La posizione dei cittadini adulti rispetto all'Albero era quella dell'indifferenza per la maggior parte di essi, i quali vi transitavano accosto pressati dal consueto incalzante dinamismo; l'altra esigua parte si sentiva gratificata da quell'esistere così discreto e così intenso al tempo stesso.

Comunque sia siamo convinti che a nessuno, ma proprio nessuno, sarebbe mai saltato in mente di divellere l'Albero innocente. Perché mai se il suo stare al mondo era tutti pro e niente contro?

Senonché, essendo l'Uomo un animale assai strano, da un giorno all'alto piovve la grave decisione di cui un gruppo di passeri venne subito a conoscenza.

In quella città doveva arrivare in visita un grande personaggio e quell'Albero, in tale contingenza, andava tolto per far posto a non si sa bene cosa. Tale notizia costernò i passeri che subito fecero circolare la nuova tra il gruppo dei volatili amici del Ciliegio.

Tutti furono d'accordo che bisognava rendere edotto l'amico della terribile condanna che gli pendeva sul capo (alberi e uccelli riescono agevolmente a comunicare tra di loro). Saggia decisione: albero avvisato mezzo salvato, come si suol dire; e chissà che tutti insieme non fossero riusciti a trovare il modo di strappare all'assurda condanna quel poveretto! Già, ma chi si sarebbe assunto l'incarico di portare la ferale notizia?

Dopo un po' di tira e molla si fece avanti un vecchio Merlo, azzoppato l'anno avanti da una sassata, il quale, durante la convalescenza aveva avuto modo e tempo di meditare su una montagna di cose; per questo era ritenuto da tutti molto saggio.
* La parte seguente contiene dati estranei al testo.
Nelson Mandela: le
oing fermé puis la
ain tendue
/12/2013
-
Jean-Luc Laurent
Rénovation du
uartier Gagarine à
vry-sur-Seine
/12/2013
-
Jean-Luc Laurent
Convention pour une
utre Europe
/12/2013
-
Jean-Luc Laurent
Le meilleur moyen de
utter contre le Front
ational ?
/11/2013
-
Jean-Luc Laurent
Così una mattina, Merlo-lo-Zoppo si avviò lentamente verso il Ciliegio, planò altrettanto lentamente tra i suoi rami e, dopo essersi schiarito la voce che non voleva uscire perché il magone gliela tratteneva in gola, gli sussurrò vicino alla corteccia del fusto ove inizia a diramarsi, la tragica notizia.

Dapprima il Ciliegio non riuscì a penetrarne tutta la portata; poi capì ed un lungo drammatico brivido lo scosse dalle radici alla cima facendo cadere una nuvola di petali bianchi come fosse una nevicata natalizia.

Angosciato Merlo-lo-Zoppo tentò di rincuorare l'amico, di incitarlo alla lotta per la sopravvivenza; ma il condannato, affranto, chinò lievemente i rami verso terra mormorando che le piante sono in grado di capire più cose di quanto si possa immaginare e lui sapeva con certezza che l'Uomo non torna mai sulle sue decisioni quando esse sono crudeli e ingiustificate.

Detto questo non parlò più preparandosi a morire dignitosamente e silenziosamente così com'era vissuto.

Nel frattempo quell'esigua parte di cittadini di buona volontà si adoperò in mille modi per strappare l'Albero alla morte; ma, come esso aveva giustamente previsto, nulla valse a far rinsavire coloro che, dall'alto, avevano deciso per tutti.

Ed ecco che un venerdì, tutto sole e voglia di vivere, una macchina orribile si portò sul posto e, senza nemmeno un piccolo processo, ghigliottinò il condannato portandone subito le spoglie chissà dove.

Questa è la fine ingiustificata e immatura di un Ciliegio che non aveva fatto altro che offrire ossigeno e poesia.